Rage Within is just as powerful as its predecessor, dark, dangerous, and very deceptive. When the apocalypse hits and ruins the world, what happens next? This is the immediate after that will determine who will continue to survive, who will take charge, and who will have all the control. What also arises is the question of change. Is it possible to be the same person you were before the apocalypse hit? Can you change, can you do what you need to in order to survive, and still be the same person? This book highlights mankind's quest for survival, to live on through horror and despair, and to find a new way of life.
Now that all of the four main narrators are in Vancouver, now that they've all met, nothing is any easier. There is a common goal, but they all have their own missions, their own problems, and they need to come together so they can keep surviving. Or else the Baggers will win.
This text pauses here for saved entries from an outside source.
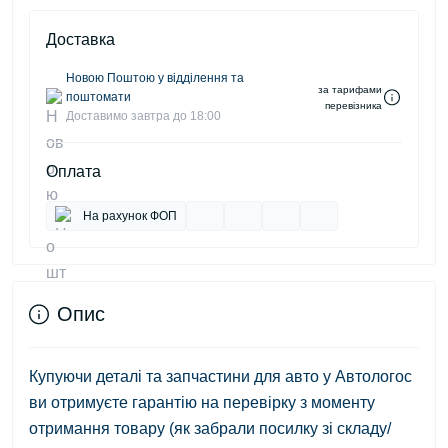
Доставка
Новою Поштою у відділення та
за тарифами
поштомати
перевізника
Доставимо завтра до 18:00
Оплата
На рахунок ФОП
Опис
Купуючи деталі та запчастини для авто у Автологос
ви отримуєте гарантію на перевірку з моменту
отримання товару (як забрали посилку зі складу/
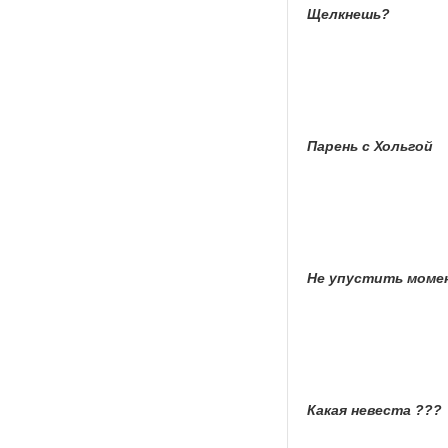
Щелкнешь?
Парень с Хольгой
Не упустить моме
Какая невеста ???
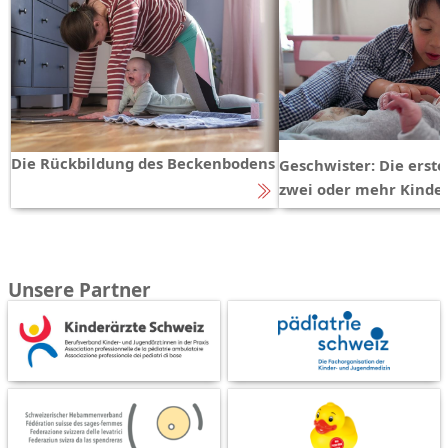
Die Rückbildung des Beckenbodens
Geschwister: Die erst
zwei oder mehr Kinde
Unsere Partner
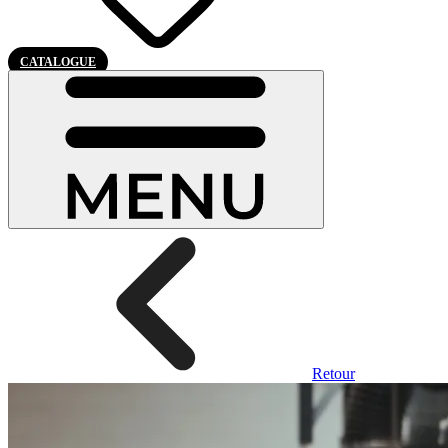
CATALOGUE
Retour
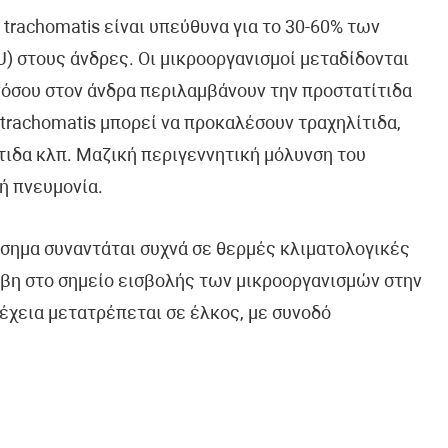
a trachomatis είναι υπεύθυνα για το 30-60% των
 στους άνδρες. Οι μικροοργανισμοί μεταδίδονται
νόσου στον άνδρα περιλαμβάνουν την προστατίτιδα
a trachomatis μπορεί να προκαλέσουν τραχηλίτιδα,
ίτιδα κλπ. Μαζική περιγεννητική μόλυνση του
ή πνευμονία.
όσημα συναντάται συχνά σε θερμές κλιματολογικές
άβη στο σημείο εισβολής των μικροοργανισμών στην
έχεια μετατρέπεται σε έλκος, με συνοδό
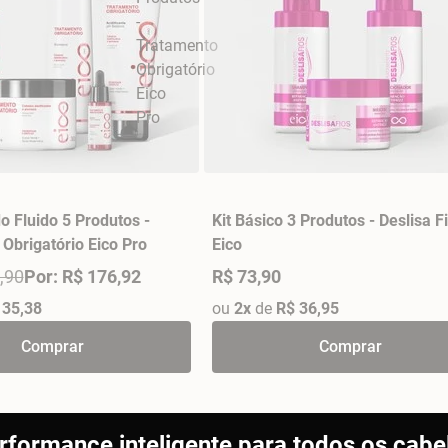
o Fluido 5 Produtos -
Kit Básico 3 Produtos - Deslisa F
Obrigatório Eico Pro
Eico
,90
Por: R$ 176,92
R$ 73,90
 35,38
ou
2x
de
R$ 36,95
Comprar
Comprar
rformance inteligente para todos os cabe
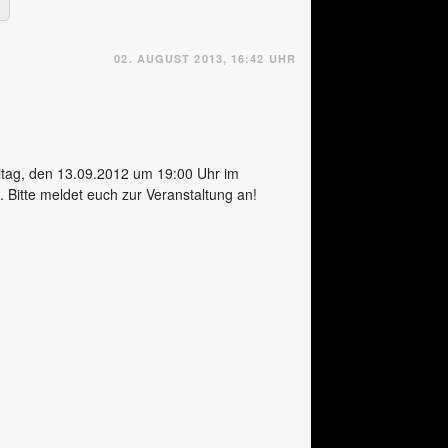
02. AUGUST 2013, 16:42 UHR
eitag, den 13.09.2012 um 19:00 Uhr im
 Bitte meldet euch zur Veranstaltung an!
The Baggers are an interesting enemy/non-enemy. People but not people, people where the darkness has taken over, people without morals but with rules and actions and procedures. The idea that they're planning something is frightening, because it could spell the end for those normal people still struggling to survive.
Nothing. The ever-elusive, cryptic, frightening and all-knowing Nothing. Nothing is everywhere and nowhere. Nothing lives. But where? The reveal, while unsurprising, was perfect.
The group has to deal with a lot, the aftermath of the earthquake and the Baggers, but what if the people close to you are the ones you have to be wary of? As Nothing claims on page 202, "we all have a dark side." But we also have an innate desire to live, to survive. In the end, it all depends on which side is stronger.